Hate Crimes bill passes
Catching up on legislative action: two weeks ago Congress passed the "Matthew Shepard and James Byrd, Jr. Hate Crimes Prevention Act". Last Wednesday President Obama signed it into law.
The law expands the 1969 federal hate-crime law to include a victim's real or perceived gender, sexual orientation, gender identity, or disability. This is big:
- No longer must the victim be engaged in a federally--protected activity like voting. Texas has no hate-crimes statute when James Byrd was lynched; a similar crime now would bring additional penalties.
- The law gives the feds power to prosecute hate crimes when local authorities won't. Also, it helps state and county agencies cover the costs of high-profile investigations and trials. (The trial of Matthew Shepard's killers financially drained a Wyoming county.)
- It requires the FBI to track statistics on hate crimes against transgender people. We don't actually know many transgender folk are attacked and murdered every year, because the feds haven't counted.
Hate crimes should be punished more severely because such crimes target not only the direct victim, but an entire minority community.
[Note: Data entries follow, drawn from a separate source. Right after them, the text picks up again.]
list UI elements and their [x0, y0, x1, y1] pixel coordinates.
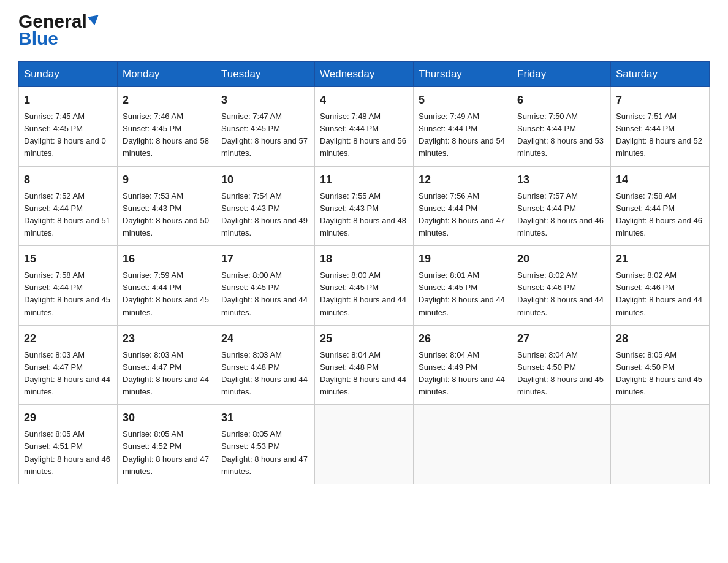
day-number: 27: [517, 331, 605, 347]
day-info: Sunrise: 7:55 AMSunset: 4:43 PMDaylight:…: [320, 191, 406, 237]
day-info: Sunrise: 8:05 AMSunset: 4:51 PMDaylight:…: [24, 429, 110, 475]
calendar-week-row: 15Sunrise: 7:58 AMSunset: 4:44 PMDayligh…: [19, 246, 710, 326]
calendar-cell: 27Sunrise: 8:04 AMSunset: 4:50 PMDayligh…: [512, 325, 611, 405]
logo-triangle-icon: [88, 15, 100, 26]
day-info: Sunrise: 8:00 AMSunset: 4:45 PMDaylight:…: [320, 270, 406, 316]
calendar-cell: 26Sunrise: 8:04 AMSunset: 4:49 PMDayligh…: [414, 325, 512, 405]
calendar-week-row: 22Sunrise: 8:03 AMSunset: 4:47 PMDayligh…: [19, 325, 710, 405]
day-number: 29: [24, 410, 112, 426]
calendar-cell: 29Sunrise: 8:05 AMSunset: 4:51 PMDayligh…: [19, 405, 118, 484]
day-info: Sunrise: 8:05 AMSunset: 4:50 PMDaylight:…: [616, 350, 702, 396]
day-number: 10: [221, 172, 309, 188]
calendar-cell: 23Sunrise: 8:03 AMSunset: 4:47 PMDayligh…: [118, 325, 216, 405]
day-number: 22: [24, 331, 112, 347]
day-info: Sunrise: 7:53 AMSunset: 4:43 PMDaylight:…: [123, 191, 209, 237]
calendar-cell: 31Sunrise: 8:05 AMSunset: 4:53 PMDayligh…: [216, 405, 315, 484]
day-number: 28: [616, 331, 704, 347]
calendar-cell: 3Sunrise: 7:47 AMSunset: 4:45 PMDaylight…: [216, 87, 315, 167]
calendar-cell: 10Sunrise: 7:54 AMSunset: 4:43 PMDayligh…: [216, 166, 315, 246]
day-info: Sunrise: 8:04 AMSunset: 4:50 PMDaylight:…: [517, 350, 604, 396]
calendar-week-row: 1Sunrise: 7:45 AMSunset: 4:45 PMDaylight…: [19, 87, 710, 167]
calendar-cell: 20Sunrise: 8:02 AMSunset: 4:46 PMDayligh…: [512, 246, 611, 326]
day-number: 11: [320, 172, 408, 188]
day-info: Sunrise: 8:05 AMSunset: 4:52 PMDaylight:…: [123, 429, 209, 475]
day-number: 14: [616, 172, 704, 188]
calendar-cell: [414, 405, 512, 484]
day-info: Sunrise: 8:04 AMSunset: 4:48 PMDaylight:…: [320, 350, 406, 396]
calendar-cell: 22Sunrise: 8:03 AMSunset: 4:47 PMDayligh…: [19, 325, 118, 405]
calendar-cell: 28Sunrise: 8:05 AMSunset: 4:50 PMDayligh…: [611, 325, 710, 405]
calendar-cell: 8Sunrise: 7:52 AMSunset: 4:44 PMDaylight…: [19, 166, 118, 246]
calendar-cell: [611, 405, 710, 484]
day-number: 2: [123, 92, 211, 109]
calendar-cell: 17Sunrise: 8:00 AMSunset: 4:45 PMDayligh…: [216, 246, 315, 326]
day-number: 9: [123, 172, 211, 188]
calendar-cell: 5Sunrise: 7:49 AMSunset: 4:44 PMDaylight…: [414, 87, 512, 167]
day-number: 5: [419, 92, 507, 109]
calendar-cell: 19Sunrise: 8:01 AMSunset: 4:45 PMDayligh…: [414, 246, 512, 326]
calendar-cell: 25Sunrise: 8:04 AMSunset: 4:48 PMDayligh…: [315, 325, 414, 405]
day-number: 19: [419, 251, 507, 267]
day-info: Sunrise: 7:58 AMSunset: 4:44 PMDaylight:…: [24, 270, 110, 316]
day-info: Sunrise: 7:57 AMSunset: 4:44 PMDaylight:…: [517, 191, 604, 237]
day-info: Sunrise: 8:02 AMSunset: 4:46 PMDaylight:…: [616, 270, 702, 316]
col-header-wednesday: Wednesday: [315, 62, 414, 87]
day-info: Sunrise: 8:04 AMSunset: 4:49 PMDaylight:…: [419, 350, 505, 396]
logo: General Blue: [18, 12, 99, 49]
day-info: Sunrise: 7:49 AMSunset: 4:44 PMDaylight:…: [419, 112, 505, 158]
calendar-week-row: 8Sunrise: 7:52 AMSunset: 4:44 PMDaylight…: [19, 166, 710, 246]
day-number: 3: [221, 92, 309, 109]
day-number: 17: [221, 251, 309, 267]
calendar-cell: 6Sunrise: 7:50 AMSunset: 4:44 PMDaylight…: [512, 87, 611, 167]
col-header-saturday: Saturday: [611, 62, 710, 87]
page-header: General Blue: [18, 12, 710, 49]
day-info: Sunrise: 7:48 AMSunset: 4:44 PMDaylight:…: [320, 112, 406, 158]
calendar-cell: 9Sunrise: 7:53 AMSunset: 4:43 PMDaylight…: [118, 166, 216, 246]
calendar-week-row: 29Sunrise: 8:05 AMSunset: 4:51 PMDayligh…: [19, 405, 710, 484]
day-number: 8: [24, 172, 112, 188]
calendar-cell: 30Sunrise: 8:05 AMSunset: 4:52 PMDayligh…: [118, 405, 216, 484]
calendar-table: SundayMondayTuesdayWednesdayThursdayFrid…: [18, 61, 710, 484]
day-info: Sunrise: 7:59 AMSunset: 4:44 PMDaylight:…: [123, 270, 209, 316]
day-info: Sunrise: 7:54 AMSunset: 4:43 PMDaylight:…: [221, 191, 308, 237]
calendar-cell: 1Sunrise: 7:45 AMSunset: 4:45 PMDaylight…: [19, 87, 118, 167]
day-number: 1: [24, 92, 112, 109]
calendar-cell: 2Sunrise: 7:46 AMSunset: 4:45 PMDaylight…: [118, 87, 216, 167]
day-info: Sunrise: 7:45 AMSunset: 4:45 PMDaylight:…: [24, 112, 106, 158]
logo-blue-text: Blue: [18, 28, 58, 49]
day-number: 13: [517, 172, 605, 188]
day-info: Sunrise: 7:58 AMSunset: 4:44 PMDaylight:…: [616, 191, 702, 237]
calendar-cell: 18Sunrise: 8:00 AMSunset: 4:45 PMDayligh…: [315, 246, 414, 326]
col-header-tuesday: Tuesday: [216, 62, 315, 87]
day-number: 24: [221, 331, 309, 347]
day-info: Sunrise: 8:03 AMSunset: 4:47 PMDaylight:…: [24, 350, 110, 396]
day-info: Sunrise: 7:56 AMSunset: 4:44 PMDaylight:…: [419, 191, 505, 237]
day-number: 25: [320, 331, 408, 347]
day-info: Sunrise: 8:03 AMSunset: 4:48 PMDaylight:…: [221, 350, 308, 396]
day-info: Sunrise: 8:01 AMSunset: 4:45 PMDaylight:…: [419, 270, 505, 316]
day-number: 20: [517, 251, 605, 267]
calendar-cell: 13Sunrise: 7:57 AMSunset: 4:44 PMDayligh…: [512, 166, 611, 246]
day-info: Sunrise: 7:47 AMSunset: 4:45 PMDaylight:…: [221, 112, 308, 158]
calendar-cell: 11Sunrise: 7:55 AMSunset: 4:43 PMDayligh…: [315, 166, 414, 246]
day-number: 21: [616, 251, 704, 267]
day-info: Sunrise: 8:03 AMSunset: 4:47 PMDaylight:…: [123, 350, 209, 396]
col-header-friday: Friday: [512, 62, 611, 87]
calendar-cell: [315, 405, 414, 484]
calendar-cell: 24Sunrise: 8:03 AMSunset: 4:48 PMDayligh…: [216, 325, 315, 405]
day-number: 6: [517, 92, 605, 109]
calendar-header-row: SundayMondayTuesdayWednesdayThursdayFrid…: [19, 62, 710, 87]
day-info: Sunrise: 7:51 AMSunset: 4:44 PMDaylight:…: [616, 112, 702, 158]
calendar-cell: 12Sunrise: 7:56 AMSunset: 4:44 PMDayligh…: [414, 166, 512, 246]
day-info: Sunrise: 8:02 AMSunset: 4:46 PMDaylight:…: [517, 270, 604, 316]
day-number: 26: [419, 331, 507, 347]
day-number: 16: [123, 251, 211, 267]
day-number: 30: [123, 410, 211, 426]
day-number: 23: [123, 331, 211, 347]
day-info: Sunrise: 7:50 AMSunset: 4:44 PMDaylight:…: [517, 112, 604, 158]
day-info: Sunrise: 7:46 AMSunset: 4:45 PMDaylight:…: [123, 112, 209, 158]
day-info: Sunrise: 8:05 AMSunset: 4:53 PMDaylight:…: [221, 429, 308, 475]
calendar-cell: [512, 405, 611, 484]
calendar-cell: 14Sunrise: 7:58 AMSunset: 4:44 PMDayligh…: [611, 166, 710, 246]
calendar-cell: 15Sunrise: 7:58 AMSunset: 4:44 PMDayligh…: [19, 246, 118, 326]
A brick through the window of a synagogue is worse than a brick through the window of a 7/11. A lynching is worse than a murder. Therefore, the people who perpetrate hate crimes should face tougher sentences.
1 comment:
"We don't actually know many transgender folk are attacked and murdered every year, because the feds haven't counted."
We don't, that's true, but the Transgender Day of Remembrance list about one transgendered person murdered a month.